Ein prominenter Bundesbürger hat sein Recht auf informationelle Selbstbestimmung eingeklagt. Diesen Weg zum Richter wird ihm niemand verwehren wollen. Er hat in der ersten Instanz gewonnen und mag sich freuen. Ein Vorgang, der, „beträfe er nicht den DDR-Geheimdienst“, niemanden interessieren würde. Hier aber liegt der Hase im Pfeffer. Es geht darum, mit rechtsstaatlichen Mitteln die kriminellen Machenschaften eines ganzen Staates aufzuarbeiten. Dass es hier zu Konflikten kommen könnte, das wusste jeder, der sich auch nur oberflächlich mit dem Stasiunterlagengesetz beschäftigt hat.

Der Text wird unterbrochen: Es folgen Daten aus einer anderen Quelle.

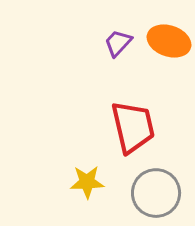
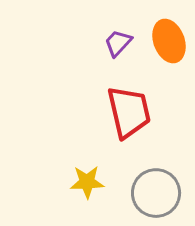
orange ellipse: rotated 51 degrees clockwise
red trapezoid: moved 4 px left, 15 px up
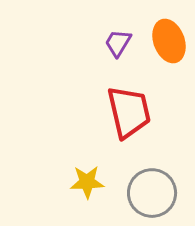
purple trapezoid: rotated 12 degrees counterclockwise
gray circle: moved 4 px left
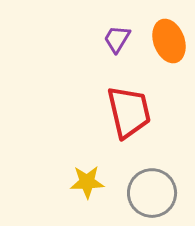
purple trapezoid: moved 1 px left, 4 px up
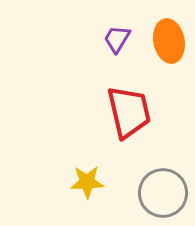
orange ellipse: rotated 9 degrees clockwise
gray circle: moved 11 px right
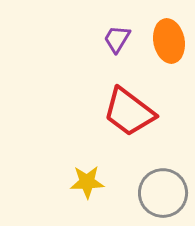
red trapezoid: rotated 140 degrees clockwise
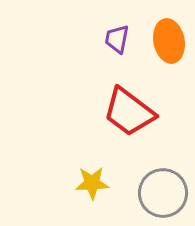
purple trapezoid: rotated 20 degrees counterclockwise
yellow star: moved 5 px right, 1 px down
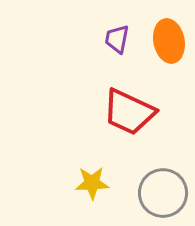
red trapezoid: rotated 12 degrees counterclockwise
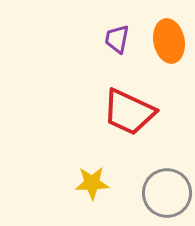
gray circle: moved 4 px right
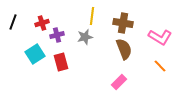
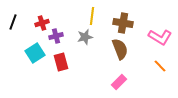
purple cross: moved 1 px left, 1 px down
brown semicircle: moved 4 px left
cyan square: moved 1 px up
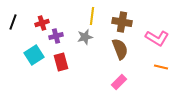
brown cross: moved 1 px left, 1 px up
pink L-shape: moved 3 px left, 1 px down
cyan square: moved 1 px left, 2 px down
orange line: moved 1 px right, 1 px down; rotated 32 degrees counterclockwise
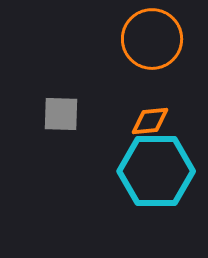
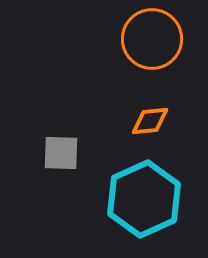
gray square: moved 39 px down
cyan hexagon: moved 12 px left, 28 px down; rotated 24 degrees counterclockwise
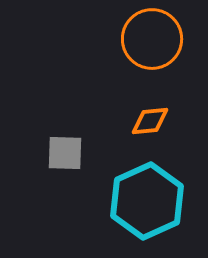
gray square: moved 4 px right
cyan hexagon: moved 3 px right, 2 px down
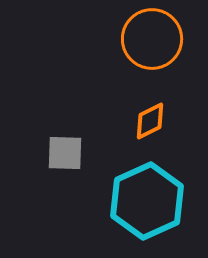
orange diamond: rotated 21 degrees counterclockwise
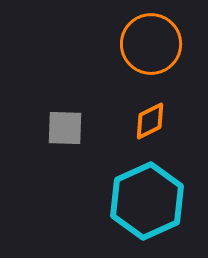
orange circle: moved 1 px left, 5 px down
gray square: moved 25 px up
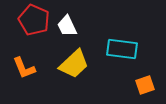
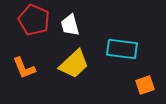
white trapezoid: moved 3 px right, 1 px up; rotated 10 degrees clockwise
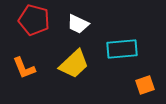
red pentagon: rotated 8 degrees counterclockwise
white trapezoid: moved 8 px right, 1 px up; rotated 50 degrees counterclockwise
cyan rectangle: rotated 12 degrees counterclockwise
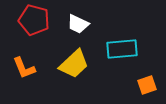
orange square: moved 2 px right
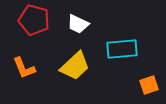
yellow trapezoid: moved 1 px right, 2 px down
orange square: moved 2 px right
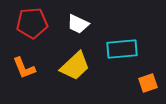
red pentagon: moved 2 px left, 3 px down; rotated 20 degrees counterclockwise
orange square: moved 1 px left, 2 px up
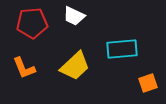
white trapezoid: moved 4 px left, 8 px up
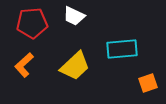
orange L-shape: moved 3 px up; rotated 70 degrees clockwise
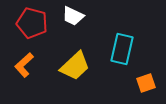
white trapezoid: moved 1 px left
red pentagon: rotated 20 degrees clockwise
cyan rectangle: rotated 72 degrees counterclockwise
orange square: moved 2 px left
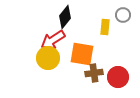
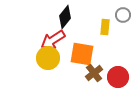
brown cross: rotated 30 degrees counterclockwise
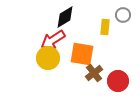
black diamond: rotated 20 degrees clockwise
red circle: moved 4 px down
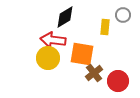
red arrow: rotated 40 degrees clockwise
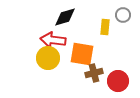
black diamond: rotated 15 degrees clockwise
brown cross: rotated 24 degrees clockwise
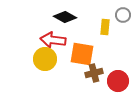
black diamond: rotated 45 degrees clockwise
yellow circle: moved 3 px left, 1 px down
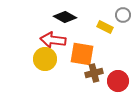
yellow rectangle: rotated 70 degrees counterclockwise
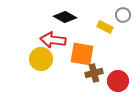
yellow circle: moved 4 px left
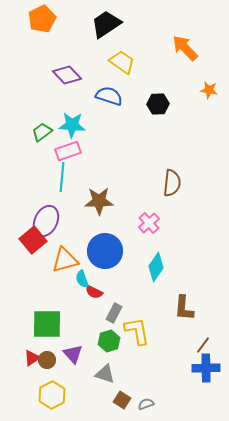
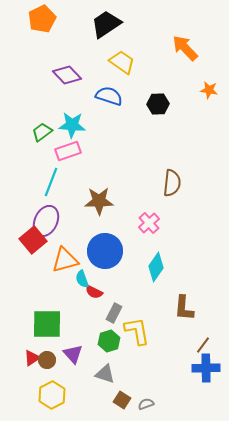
cyan line: moved 11 px left, 5 px down; rotated 16 degrees clockwise
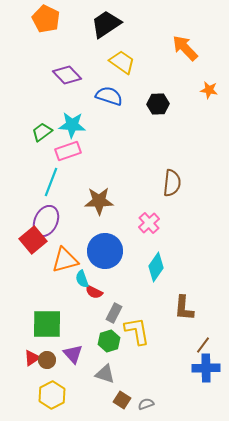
orange pentagon: moved 4 px right; rotated 20 degrees counterclockwise
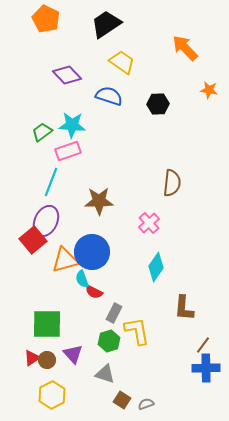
blue circle: moved 13 px left, 1 px down
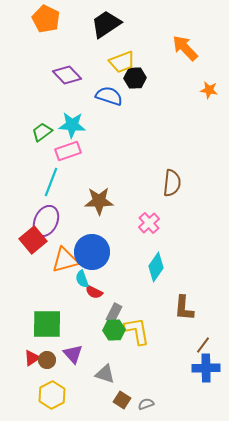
yellow trapezoid: rotated 124 degrees clockwise
black hexagon: moved 23 px left, 26 px up
green hexagon: moved 5 px right, 11 px up; rotated 15 degrees clockwise
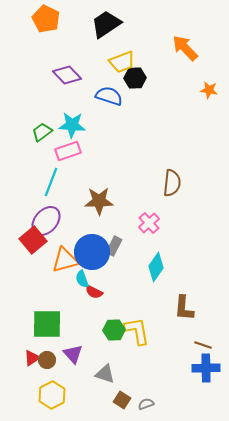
purple ellipse: rotated 16 degrees clockwise
gray rectangle: moved 67 px up
brown line: rotated 72 degrees clockwise
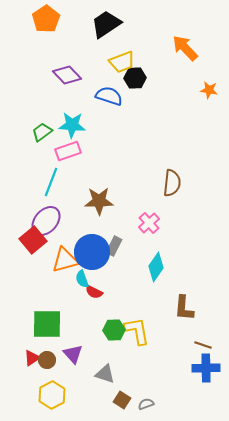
orange pentagon: rotated 12 degrees clockwise
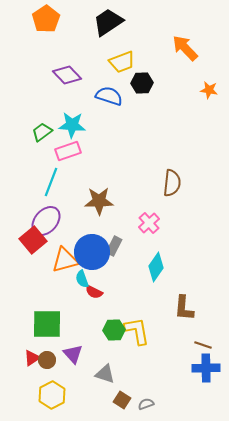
black trapezoid: moved 2 px right, 2 px up
black hexagon: moved 7 px right, 5 px down
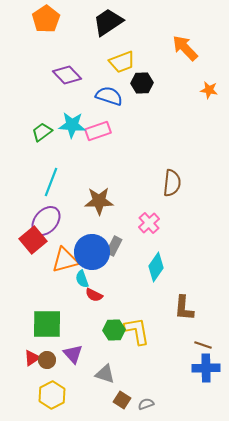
pink rectangle: moved 30 px right, 20 px up
red semicircle: moved 3 px down
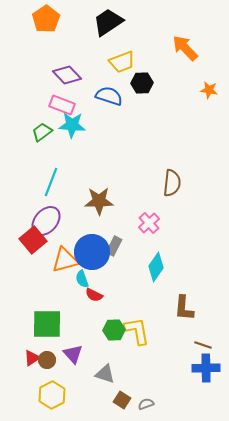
pink rectangle: moved 36 px left, 26 px up; rotated 40 degrees clockwise
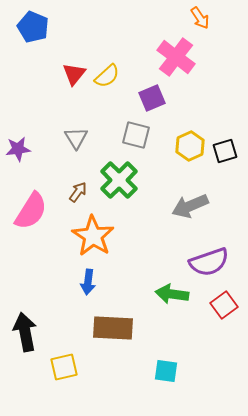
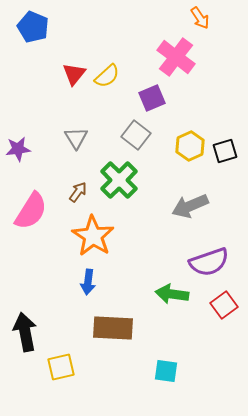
gray square: rotated 24 degrees clockwise
yellow square: moved 3 px left
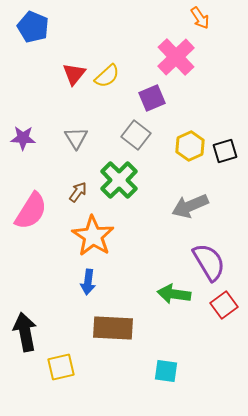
pink cross: rotated 9 degrees clockwise
purple star: moved 5 px right, 11 px up; rotated 10 degrees clockwise
purple semicircle: rotated 102 degrees counterclockwise
green arrow: moved 2 px right
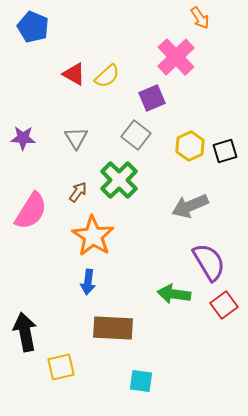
red triangle: rotated 40 degrees counterclockwise
cyan square: moved 25 px left, 10 px down
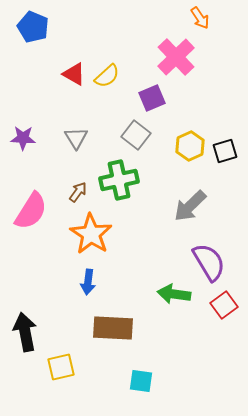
green cross: rotated 33 degrees clockwise
gray arrow: rotated 21 degrees counterclockwise
orange star: moved 2 px left, 2 px up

Jetzt haben wir einen. Es ist nicht der erste, aber der bekannteste. Der Konflikt muss nun ausgetragen werden, vor Gericht und in der Öffentlichkeit. Es wird weitere Gerichtsurteile in anderen Fällen geben. Die werden in die Praxis der BStU eingehen und sich an ihrer erfolgreichen alltäglichen Kleinarbeit messen lassen müssen. Und da relativiert sich auch ein „Casus Kohl“ wieder. Diesen ganz normalen Weg strebt Marianne Birthler an, und das erscheint mir gegen alle Aufgeregtheit sehr vernünftig.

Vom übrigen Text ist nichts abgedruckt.